Seven Films I Watched Once, Loved And Yet Will Never, Ever, Watch Again.
Even if you paid me.
David Bowie as Major Celliers in “Merry Christmas Mr Lawrence”
The Set-Up
I’m a big fan of repeat viewings.
I will happily sit through films two or three times in the cinema before eagerly awaiting the release of the Blu-Ray so I can go through it all over again but with subtitles and extras and - most important of all - the facility to pause the action when me and the missus start musing on where we've seen that actor before and wondering, "what did I miss", when one of us laughs uproariously, which is often.
There’s the annual Christmas rewatches of My Fair Lady, The Sound Of Music and It’s A Wonderful Life, the more frequent revisits to The Fifth Element, American Graffiti, Notting Hill, Blazing Saddles, and the pleasure of coming across an old favourite while flicking channel.

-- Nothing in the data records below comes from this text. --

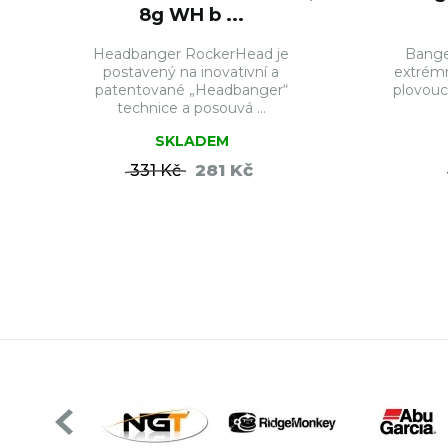
8g WH b ...
Headbanger RockerHead je
Bange
postavený na inovativní a
extrémn
patentované „Headbanger“
plovoucí
technice a posouvá ...
SKLADEM
281 Kč
331 Kč
DO KOŠÍKU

I’m a big fan of repeat viewings.
This doesn’t apply to everything. There are obviously many films I’ve seen which I will never watch again, generally because I wish I hadn’t watched them in the first place.
But negativity is not what this post, or indeed this substack, is about.
I’m not interested in posting diatribes about films, music, books and comics that I hate.
Life’s too short for that - I’d much rather big up the things I love than trash the things I don’t.
What I’m talking about here are films that I absolutely love to pieces, films where I’ve lived with and cried for the characters. Proper cinematic experiences that have me exhausted, elevated, ecstatic, devastated, disturbed, drained.
Films that I’ve lived in for two hours. Films I’ve come away from deeply affected and even changed in some way. Films that I love.
Great films.
But I will never revisit any of these after their first and only viewing.
The reasons for this vary.
It could be that the film has such horrific themes or such a devastating ending that, while I may WANT to savour the work again, I don’t really want to put myself through that again.
If I were a film-maker, I‘d love to engender such a reaction from my audience.
“I see dead people. I see them all the time” - The Sixth Sense
Or maybe there’s a twist which, once revealed, means the film will never carry the same clout. For example, The Sixth Sense which I’ve seen twice and therefore doesn’t qualify for this list.
A good twist-in-the-tail films like this NEEDS to be seen at least twice. The experience of watching it once you know the outcome is so different enough from watching the first time, it’s almost like watching two different films.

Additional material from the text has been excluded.